Questions and postings pertaining to the usage of ImageMagick regardless of the interface. This includes the command-line utilities, as well as the C and C++ APIs. Usage questions are like "How do I use ImageMagick to create drop shadows?".
When I resize a PNG from 800x600 to a smaller size (same aspect ratio), I get blurring. The blurring is progressively worse as the size decreases. Is this output normal? I thought PNGs are vector graphics and so resizing wouldn't blur. These are the commands I'm using:
PNG is not vector graphics, but raster image. You are thinking of PDF, which is vector, unless a raster image is imbedded.
Try the proper syntax for IM 6 which reads the input first.
convert original.png -resize XX -blur 0x0 new.png
or since blur is zero, which should be expressed as 0x0 (radiusxsigma) thus you have just specified radius=0 and it is not clear what sigma is being set to, so better to remove it
convert original.png -resize XX new.png
Do either of those work better for you?
IM 6.6.9.7 is rather old (over 150 versions old). You might try upgrading. You never know what bugs are involved. In fact, I think -blur may have been buggy for a while, though I do not recall the range of versions. Also PNG has undergone quite some development.

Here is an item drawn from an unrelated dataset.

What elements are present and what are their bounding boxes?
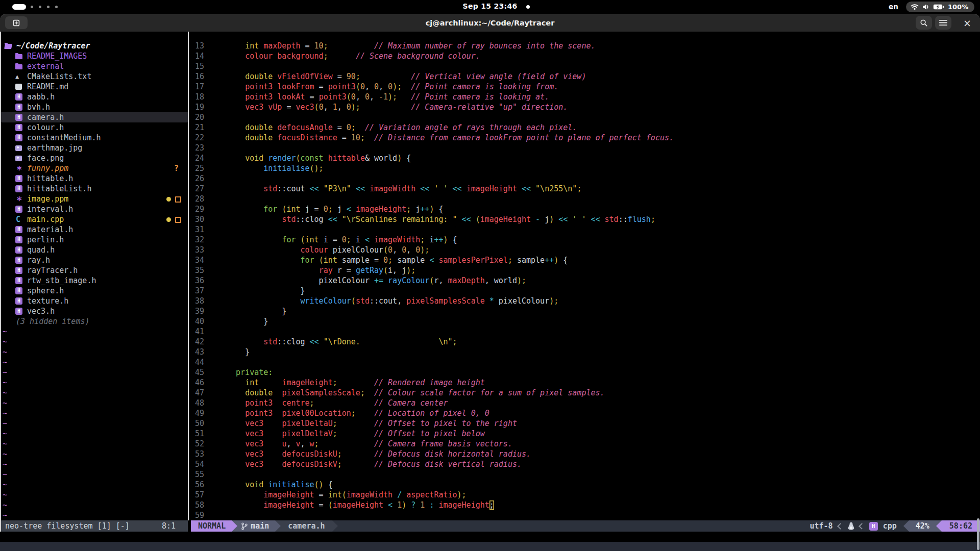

the re-sized images are still blurred, although slightly better than the older ImageMagick version. I'm wondering if this is normal? Or should the resize be a crisp & clear as the original? (I'm maintaining aspect ratio and reducing size--not enlarging--so I do not understand why there would be blurring at all?)
the re-sized images are still blurred, although slightly better than the older ImageMagick version. I'm wondering if this is normal? Or should the resize be a crisp & clear as the original? (I'm maintaining aspect ratio and reducing size--not enlarging--so I do not understand why there would be blurring at all?)
Are you minifying or magnifying?
-resize has undergone quite some changes over time with lots of new -filter options and changes to the default filter.
If you are enlarging and want sharpness at the expense of other artifacts, I would recommend -filter Catrom or Lagrange. But there are other choices that give compromises between sharpness, blur and other artifacts. Read the second link above from Nicolas Robidoux.
The real question is... In what way is the image blurred? That is what are you comparing it to?
All resize operations blur or alias to some extent as resize is basically having to figure out new values that fall between the pixels of the old values. That is, the resize operator needs to map from one grid of pixels to a completely different grid of pixels, and where the grids do not line up!!! That is a next to impossible (read information lack or loss) situation.
This is why resize is such a difficult operation. It is by its nature imperfect, and thus falls back to qualitative (human) comparisons.
So I ask again... blurred when you compare it to what?
Vector formats don't used a grid, they use lines between exact points (vectors), as such they are drawn at whatever resolution (grid) you are wanting the image at. Consequently they don't blur, and can be smaller than a raster image.